People who have psychotic depression are usually given a combination of antidepressants and antipsychotics. Frequently prescribed antidepressants include fluoxetine, fluvoxamine, citalopram, escitalopram, paroxetine or sertraline; common anti-psychotic medications are risperidone, olanzapine, quetiapine and ziprasidone. All of these drugs carry side effects, and it sometimes takes a little bit of experimentation (with the help of a doctor) to find the ones that work best for a particular person. It's for this reason that doctors prefer to initially treat psychotic depressives in a hospital environment until the right combination of medication is achieved.

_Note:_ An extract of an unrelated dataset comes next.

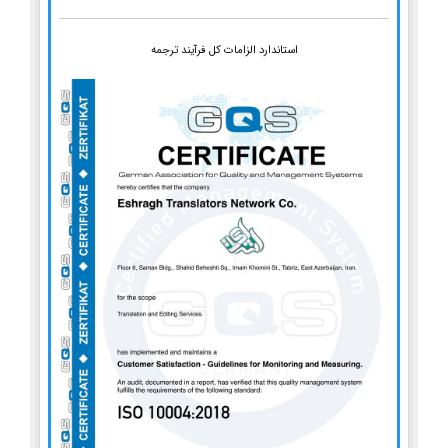
استاندارد الزامات کل فرآیند ترجمه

Antipsychotics are normally necessary for just a short period of time. However, most doctors recommend that someone with major clinical depression take antidepressants on an ongoing basis. If medications aren't effective, electroconvulsive therapy (ECT) may be considered as a treatment. Fortunately, drugs are usually successful at treating psychotic depression, and are considered the first-line of treatment.
Psychotic depression requires ongoing monitoring. Even though most people can expect to recover from it, continued treatment can help prevent recurrences of the disorder.